I was thinking about this after a discussion at work about large language models (LLMs) - the initial scrape of the internet before Chat GPT become publicly usable was probably the last truly high quality scrape of human-made content any model will get. The second Chat GPT went public, the data pool became tainted with people publishing information from it. Future language models will have increasingly large percentages of their data tainted by AI-generated content, skewing the results away from how humans actually write. To get actual human content, they may need to turn to transcriptions of audio recordings or phone calls for training, and even that wouldn’t be quite correct because people write differently than they speak.

I sort of wonder if eventually people will start being influenced in how they choose to write based on seeing this AI content. If teachers use AI-generated texts in school lessons, especially at lower levels, will that effect how kids end up writing and formatting their work? It’s weird to think about the wider implications of how this AI stuff will ultimately impact society.

What’s your predictions? Is there a future where AI can get a clean, human-made scrape? Are we doomed to start writing like AIs?

  • You are right in assuming there will be a symbyosis between AI generated text and human generated text, but jumping from there to assume that we will be using solely AI generated text is wrong, in my opinion.

    AI generated content is not good enough on its own, despite what OpenAI marketing team wants you to think. No quality content is made by simply prompting chatGPT. Not just in writing, but in any field of knowledge, actually. Using chatGPT without some level of domain and fact checking on the subject you are prompting is a sure way to get screwed, as some lawyer in the USA will tell you.

    But going back to writing specifically, what we will see at first is actually an improvement on the overall quality of human generated writing, with AI offering a solution to the mechanical and usually boring side of writing good content, such as eloquence, syntax, clarity, etc.

    Then, what we will also begin to notice is the more frequent use of what I like to call shitstorming.

    Shitstorming consisting in prompting a LLM model to bring up ideas, drafts and opinions on subjects you want to write about, and have some understanding on.
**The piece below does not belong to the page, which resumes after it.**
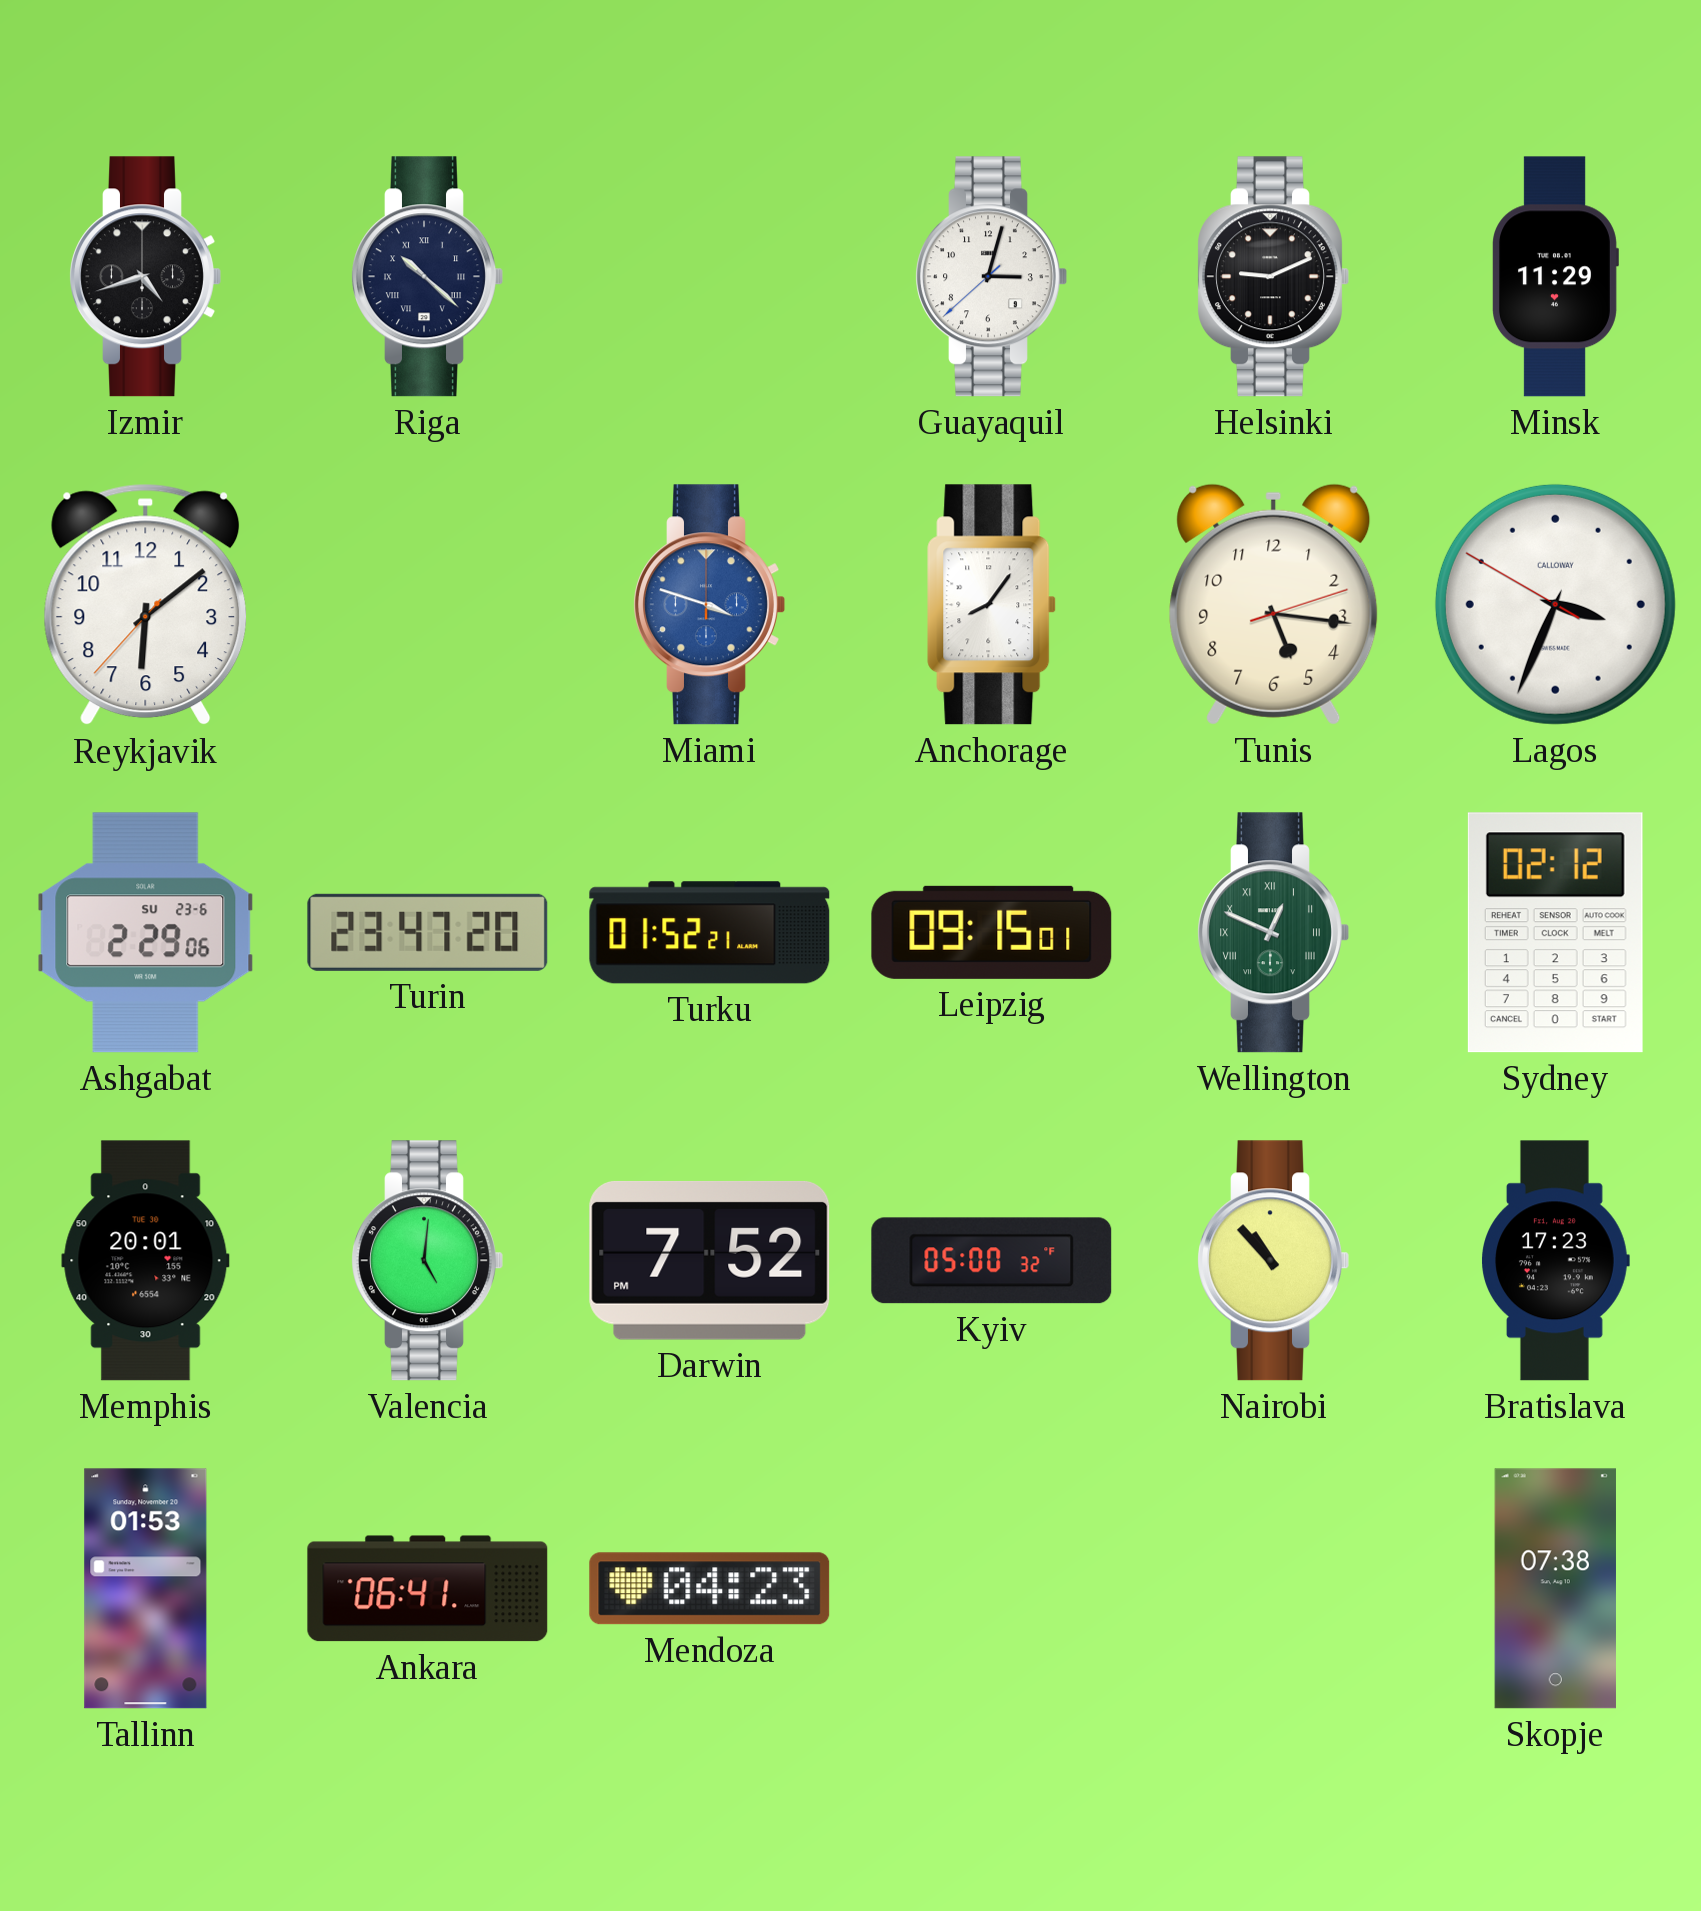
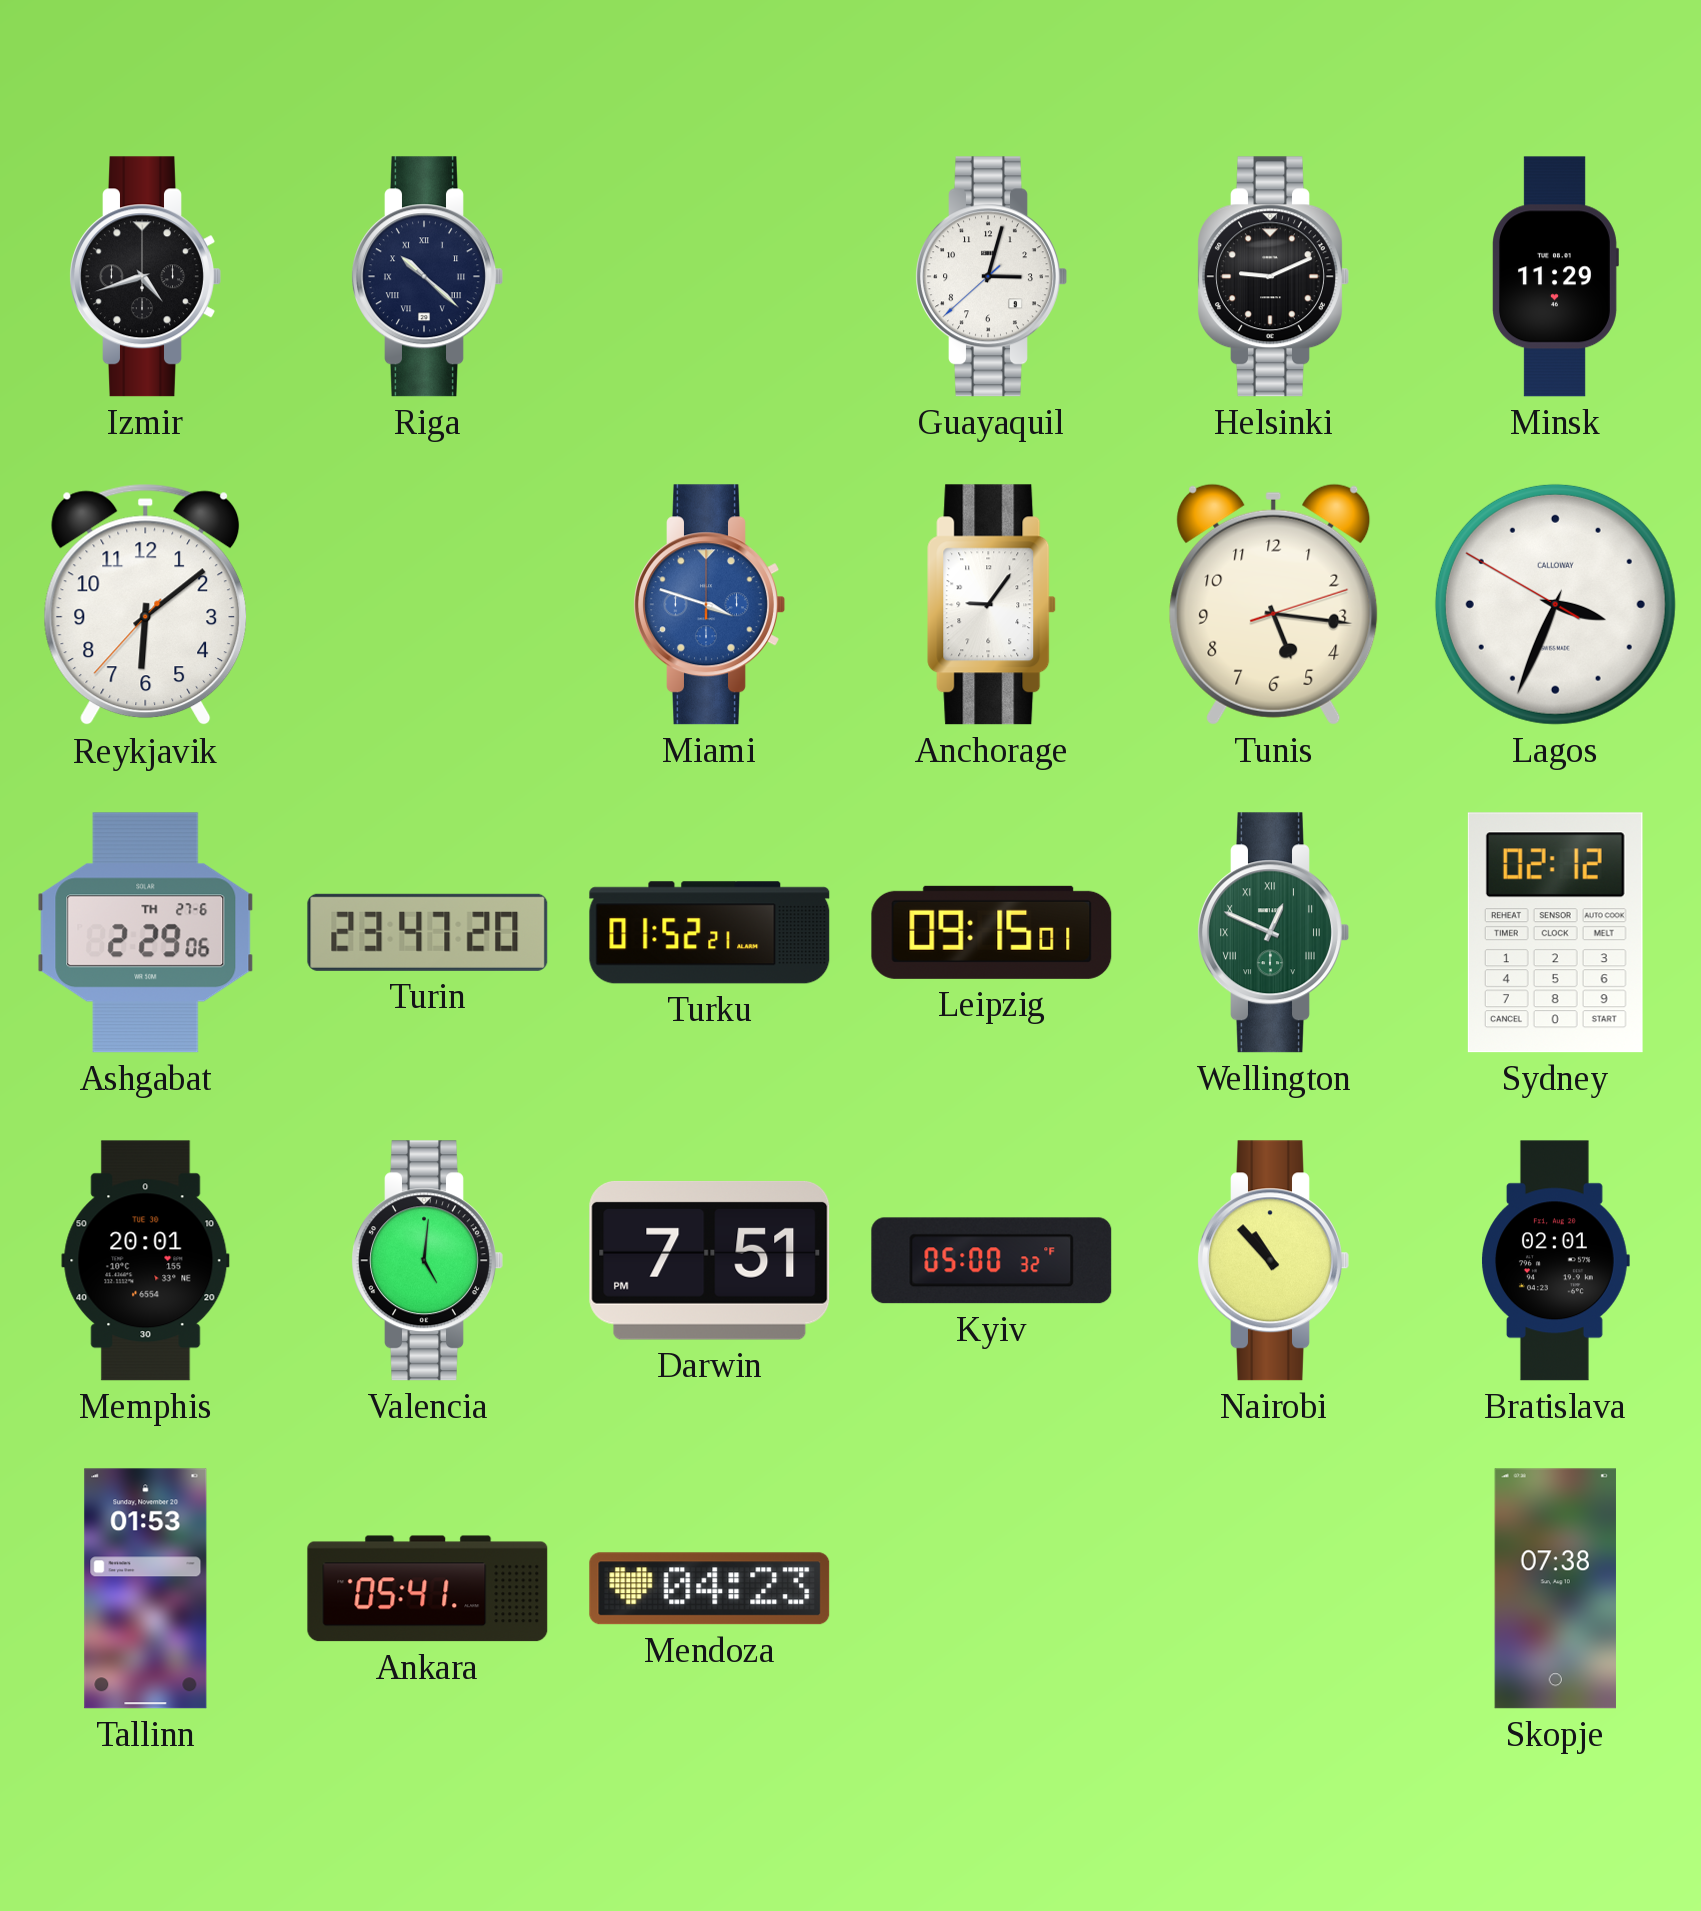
Anchorage: 8:06 -> 9:06
Ashgabat date: SU 23-6 -> TH 27-6
Darwin: 7:52 -> 7:51
Bratislava: 17:23 -> 02:01
Ankara: 06:41 -> 05:41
What you will receive in response will be a biased, somewhat lacking content, which will either inspire you to modify and refactor in a way that it makes sense, or make you so angry that you will have to write something better in response to it. Writer’s block will become a thing of the past.

    There are others aspects and nuances to this symbiosis, but to avoid going longer on an already long post, I would conclude by saying that this evolution will be a loop that will keep improving LLMs, while also improving human writing simply because we will continuously look for ways to make the content better, and more original.

    The bad side is that, for those that don’t know how to use the tool, the amount of lacking content and standardized communication will indeed flood the internet, but this will only serve to contrast original content to the point where we will immediatly recognize the two apart, much like we do with advertising nowdays.